"I? No, I've never been here before."

"Yes, you have. You've been here with your friends. They come out every night from the first of May until the first of October. Can't you see the marks their feet have made as they danced here in the ring? It's awfully queer. This is the first place I came to after I got to Oxford—all the leaves were red—and I sat here one afternoon alone and wondered how long it would be before I should look up and see you. I've often come here since, winter and summer, and listened for sticks to crackle as you came along through the trees to find me. Why don't you laugh?"

"Why should I?"

"I knew you wouldn't. If you had it wouldn't have been you."

He turned himself round on to his elbows and looked up at her, and remained looking and looking. And Betty looked back. Her heart was beating so loudly that it seemed to her that someone was whacking a carpet somewhere with a stick. She wondered whether she would be able to hear Peter when he spoke again,—if ever he did.
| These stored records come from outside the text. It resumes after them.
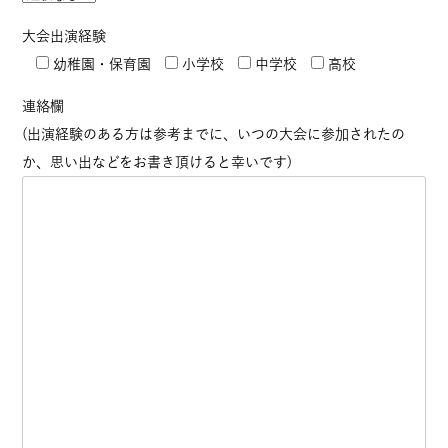
大会出演経験
幼稚園・保育園
小学校
中学校
高校
連絡欄
(出演経験のある方は参考までに、いつの大会に参加されたの
か、思い出などをお書き頂けると幸いです)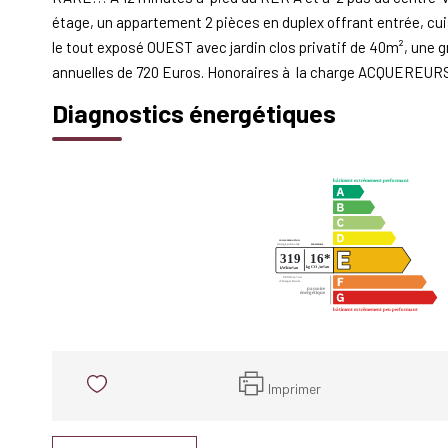
étage, un appartement 2 pièces en duplex offrant entrée, cuis
le tout exposé OUEST avec jardin clos privatif de 40m², une 
annuelles de 720 Euros. Honoraires à la charge ACQUEREURS :
Diagnostics énergétiques
Imprimer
And Peter said: "I'm going to begin to be a man exactly five months from to-day. That is to say, I'm going into a law office in New York to make a beginning. I'm going to work like the dickens. Do you know why?"

Betty shook her head and then nodded. He was a long time coming to the point. If he wasn't quick she'd simply have to scream. Her heart was up in her throat—it was most uncomfortable.
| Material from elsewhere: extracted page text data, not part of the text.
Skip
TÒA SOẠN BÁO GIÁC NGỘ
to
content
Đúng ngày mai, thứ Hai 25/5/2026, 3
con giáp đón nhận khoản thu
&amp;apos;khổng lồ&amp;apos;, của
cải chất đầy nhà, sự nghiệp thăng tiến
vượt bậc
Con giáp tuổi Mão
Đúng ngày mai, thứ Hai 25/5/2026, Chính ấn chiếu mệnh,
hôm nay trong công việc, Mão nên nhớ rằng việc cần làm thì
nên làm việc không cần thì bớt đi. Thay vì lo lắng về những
Peter went on. Somehow words came easy to him. The earth was so friendly and so motherly and so very kind, and after all this was his spot and she was there at last. "I forget the number of the house," he said, "but up on the eighth floor of it, facing south, there's a most corking apartment. The rooms are large and can be filled with big furniture and enormous book-cases. I'm going to work to get that. I don't know how long it'll take, but I'm going to ask you to help me to get it. Will you?"

Betty nodded again. Someone was beating the carpet in a most violent manner.
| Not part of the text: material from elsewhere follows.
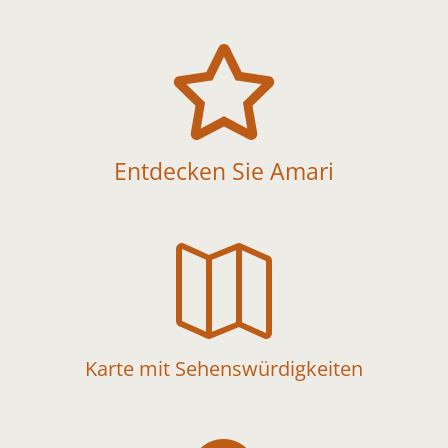

Entdecken Sie Amari

Karte mit Sehenswürdigkeiten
Peter, without another word, sprang up, put two large strong hands under Betty's elbows and set her on her feet. She came up to the top button of his coat and he held her there tight and it hurt her cheek. But oh, how fine and broad the chest was behind it and how good it was to nestle there. She heard him say much that she forgot then, but remembered afterwards—simple boyish things expressed with deep sincerity and a sort of throb—outpourings of pent-up feelings—not in the very least incoherent, but all definite and very good. And there they stayed for what appeared to be a long time. The man with the carpet had gone away, but without looking up Betty knew that there were hundreds of little people dancing around them in the ring and the little clearing full of the yellow heads of wild flowers seemed to have become that great open space and out of it, between an avenue of old trees, stretched the wide road which led to,—the word was the only one in the song that filled her brain,—motherhood! Motherhood!